About this task:
Stop after the line holding "чти 19 тыс.". Repeat exactly every line before it in the records below, that line too, and leave out the pictures.

■ ■ ■ ■ ■

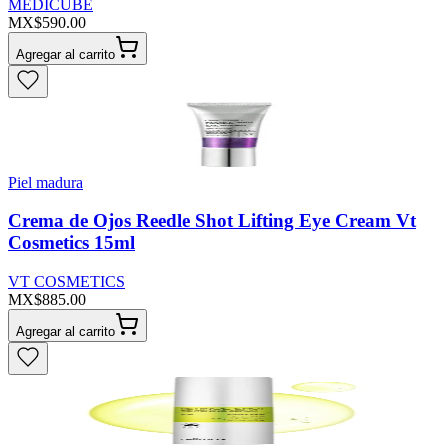
MEDICUBE
MX$590.00
Agregar al carrito
Piel madura
Crema de Ojos Reedle Shot Lifting Eye Cream Vt
Cosmetics 15ml
VT COSMETICS
MX$885.00
Agregar al carrito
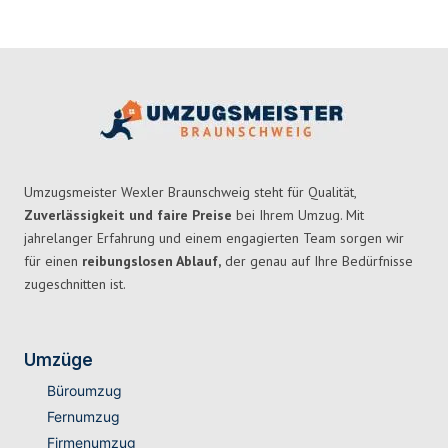
Umzugsmeister Wexler Braunschweig steht für Qualität,
Zuverlässigkeit und faire Preise
bei Ihrem Umzug. Mit
jahrelanger Erfahrung und einem engagierten Team sorgen wir
für einen
reibungslosen Ablauf,
der genau auf Ihre Bedürfnisse
zugeschnitten ist.
Umzüge
Büroumzug
Fernumzug
Firmenumzug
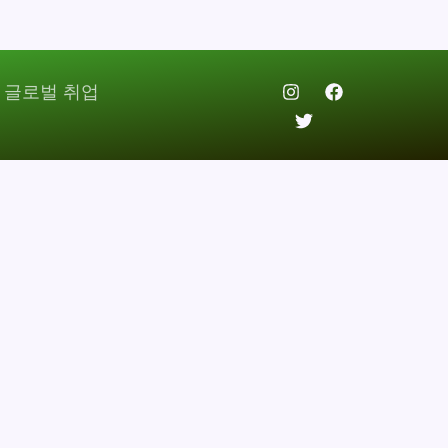
 글로벌 취업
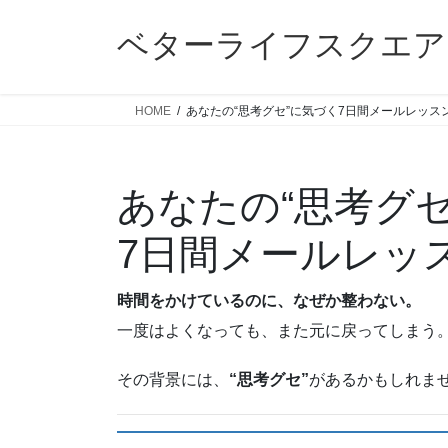
コ
ナ
ン
ビ
ベターライフスクエア
テ
ゲ
ン
ー
ツ
シ
HOME
あなたの“思考グセ”に気づく7日間メールレッス
へ
ョ
ス
ン
キ
に
あなたの“思考グ
ッ
移
プ
動
7日間メールレッ
時間をかけているのに、なぜか整わない。
一度はよくなっても、また元に戻ってしまう
その背景には、
“思考グセ”
があるかもしれま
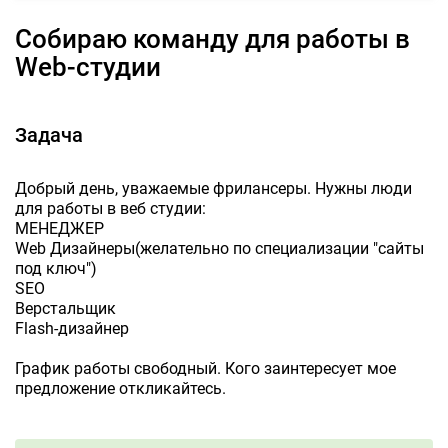
Собираю команду для работы в
Web-студии
Задача
Добрый день, уважаемые фрилансеры. Нужны люди
для работы в веб студии:
МЕНЕДЖЕР
Web Дизайнеры(желательно по специализации "сайты
под ключ")
SEO
Верстальщик
Flash-дизайнер
График работы свободный. Кого заинтересует мое
предложение откликайтесь.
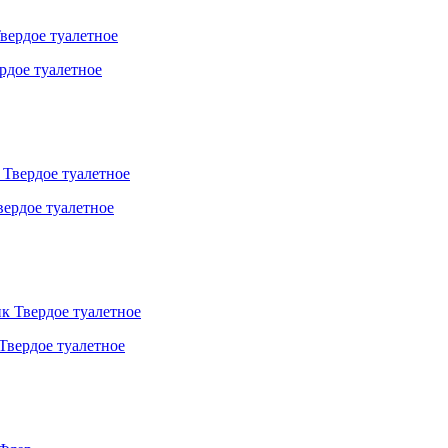
дое туалетное
ердое туалетное
Твердое туалетное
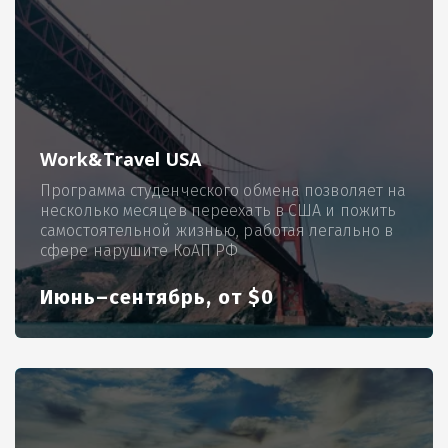
Work&Travel USA
Программа студенческого обмена позволяет на
несколько месяцев переехать в США и пожить
самостоятельной жизнью, работая легально в
сфере нарушите КоАП РФ
Июнь–сентябрь, от $0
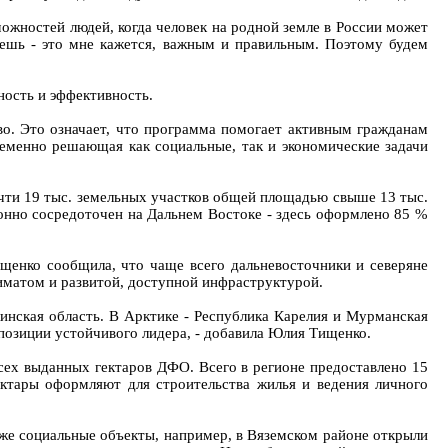
можностей людей, когда человек на родной земле в России может
вешь - это мне кажется, важным и правильным. Поэтому будем
ность и эффективность.
во. Это означает, что программа помогает активным гражданам
ременно решающая как социальные, так и экономические задачи
чти 19 тыс. земельных участков общей площадью свыше 13 тыс.
онно сосредоточен на Дальнем Востоке - здесь оформлено 85 %
щенко сообщила, что чаще всего дальневосточники и северяне
иматом и развитой, доступной инфраструктурой.
линская область. В Арктике - Республика Карелия и Мурманская
 позиции устойчивого лидера, - добавила Юлия Тищенко.
всех выданных гектаров ДФО. Всего в регионе предоставлено 15
ектары оформляют для строительства жилья и ведения личного
акже социальные объекты, например, в Вяземском районе открыли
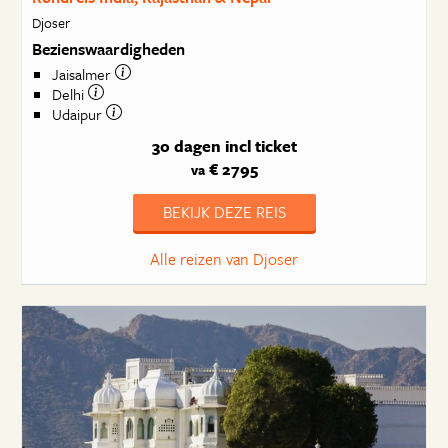
Djoser
Bezienswaardigheden
Jaisalmer
Delhi
Udaipur
30 dagen
incl ticket
€ 2795
va
BEKIJK DEZE REIS
Alle reizen van Djoser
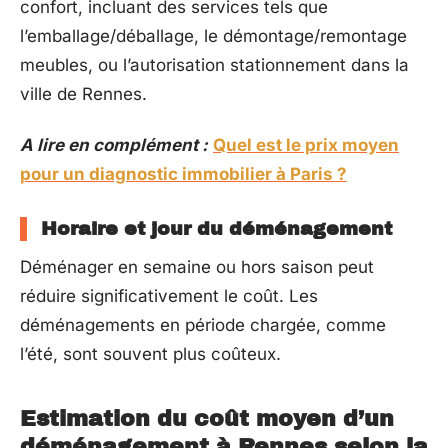
confort, incluant des services tels que
l’emballage/déballage, le démontage/remontage
meubles, ou l’autorisation stationnement dans la
ville de Rennes.
A lire en complément :
Quel est le prix moyen
pour un diagnostic immobilier à Paris ?
Horaire et jour du déménagement
Déménager en semaine ou hors saison peut
réduire significativement le coût. Les
déménagements en période chargée, comme
l’été, sont souvent plus coûteux.
Estimation du coût moyen d’un
déménagement à Rennes selon la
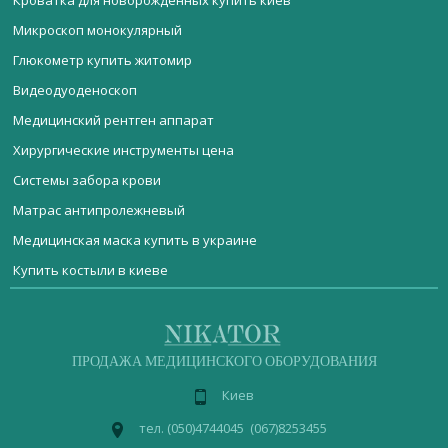
Кроватка для новорожденных купить киев
Микроскоп монокулярный
Глюкометр купить житомир
Видеодуоденоскоп
Медицинский рентген аппарат
Хирургические инструменты цена
Системы забора крови
Матрас антипролежневый
Медицинская маска купить в украине
Купить костыли в киеве
Мебель медицинская
Товары для реабилитации киев
Понижающий наконечник ACL(B)-45I
Стерилизационное оборудование
Купить стетоскоп в киеве
Монитор пациента ВМ1000С
Реанимационное оборудование
ДИАГНОСТИЧЕСКОЕ ОБОРУДОВАНИЕ
Шприцы цены
Стетофонендоскоп LD Cardio
ПРОДАЖА МЕДИЦИНСКОГО ОБОРУДОВАНИЯ
Акушерское оборудование
Лор оборудование
Хирургический светильник ART-II 700/700
Киев
Операционное оборудование
Лабораторное оборудование
Измеритель артериального давления купить
Фотополимерная лампа LUX Е
медицинская
пеленальный стол
шкаф
тел. (050)4744045 (067)8253455
мебель
медицинский
Физиотерапевтическое оборудование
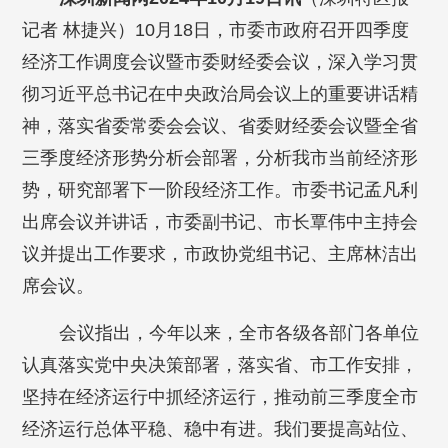
记者 林捷兴）10月18日，市委市政府召开四季度
经济工作调度会议暨市委财经委会议，深入学习贯
彻习近平总书记在中央政治局会议上的重要讲话精
神，落实省委常委会会议、省委财经委会议暨全省
三季度经济形势分析会部署，分析我市当前经济形
势，研究部署下一阶段经济工作。市委书记孟凡利
出席会议并讲话，市委副书记、市长覃伟中主持会
议并提出工作要求，市政协党组书记、主席林洁出
席会议。
会议指出，今年以来，全市各级各部门各单位
认真落实党中央决策部署，落实省、市工作安排，
坚持在经济运行中抓经济运行，推动前三季度全市
经济运行总体平稳、稳中有进。我们要提高站位、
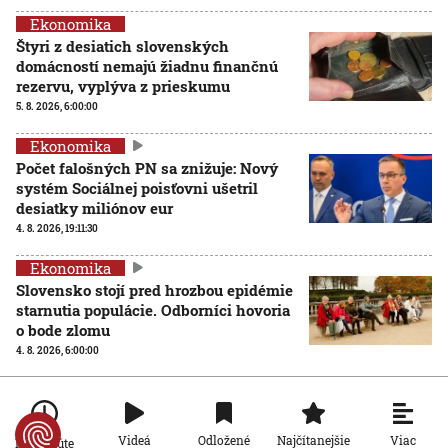
Ekonomika
Štyri z desiatich slovenských
domácností nemajú žiadnu finančnú
rezervu, vyplýva z prieskumu
5. 8. 2026, 6:00:00
Ekonomika
Počet falošných PN sa znižuje: Nový
systém Sociálnej poisťovni ušetril
desiatky miliónov eur
4. 8. 2026, 19:11:30
Ekonomika
Slovensko stojí pred hrozbou epidémie
starnutia populácie. Odborníci hovoria
o bode zlomu
4. 8. 2026, 6:00:00
Ekonomika
Inšpektoráty práce už môžu
kontrolovať, či firmy dodržiavajú
Viac
Videá
Odložené
Najčítanejšie
Po minúte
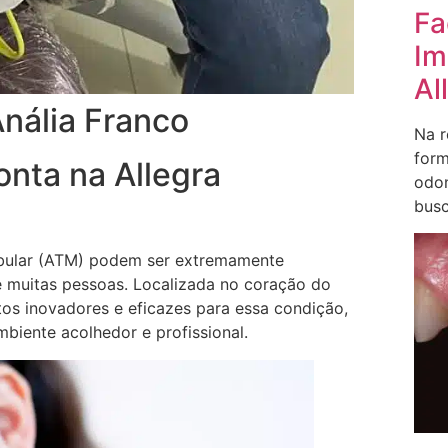
Fa
Im
Al
nália Franco
Na r
form
nta na Allegra
odon
busc
bular (ATM) podem ser extremamente
e muitas pessoas. Localizada no coração do
os inovadores e eficazes para essa condição,
biente acolhedor e profissional.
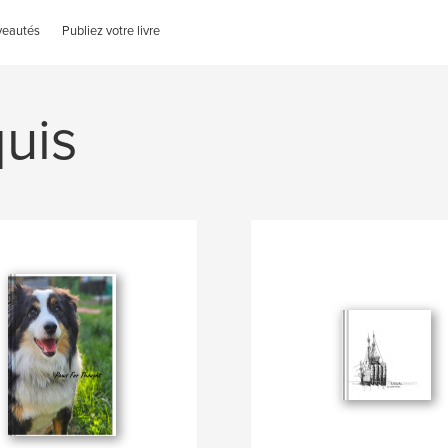
veautés
Publiez votre livre
uis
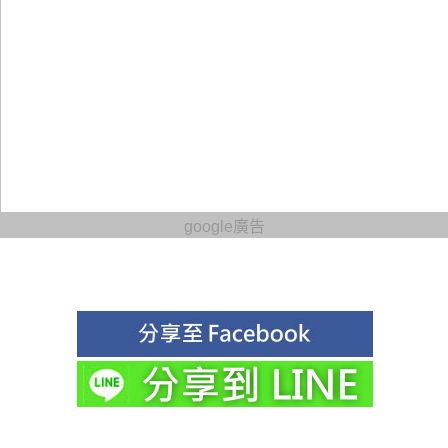
google廣告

■ ■ ■ ■ ■

Result of the exercise:
MEDICUBE
MX$590.00
Agregar al carrito
Piel madura
Crema de Ojos Reedle Shot Lifting Eye Cream Vt
Cosmetics 15ml
VT COSMETICS
MX$885.00
Agregar al carrito
Umzugsmeister Wexler Braunschweig steht für Qualität,
Zuverlässigkeit und faire Preise
bei Ihrem Umzug. Mit
jahrelanger Erfahrung und einem engagierten Team sorgen wir
für einen
reibungslosen Ablauf,
der genau auf Ihre Bedürfnisse
zugeschnitten ist.
Umzüge
Büroumzug
Fernumzug
Firmenumzug
 글로벌 취업
コ
ナ
ン
ビ
ベターライフスクエア
テ
ゲ
ン
ー
ツ
シ
HOME
あなたの“思考グセ”に気づく7日間メールレッス
へ
ョ
ス
ン
キ
に
あなたの“思考グ
ッ
移
プ
動
7日間メールレッ
時間をかけているのに、なぜか整わない。
一度はよくなっても、また元に戻ってしまう
その背景には、
“思考グセ”
があるかもしれま
Собираю команду для работы в
Web-студии
Задача
Добрый день, уважаемые фрилансеры. Нужны люди
для работы в веб студии:
МЕНЕДЖЕР
Web Дизайнеры(желательно по специализации "сайты
под ключ")
SEO
Верстальщик
Flash-дизайнер
График работы свободный. Кого заинтересует мое
предложение откликайтесь.
дое туалетное
ердое туалетное
Твердое туалетное
Work&Travel USA
Программа студенческого обмена позволяет на
несколько месяцев переехать в США и пожить
самостоятельной жизнью, работая легально в
сфере нарушите КоАП РФ
Июнь–сентябрь, от $0
можностей людей, когда человек на родной земле в России может
вешь - это мне кажется, важным и правильным. Поэтому будем
ность и эффективность.
во. Это означает, что программа помогает активным гражданам
ременно решающая как социальные, так и экономические задачи
чти 19 тыс. земельных участков общей площадью свыше 13 тыс.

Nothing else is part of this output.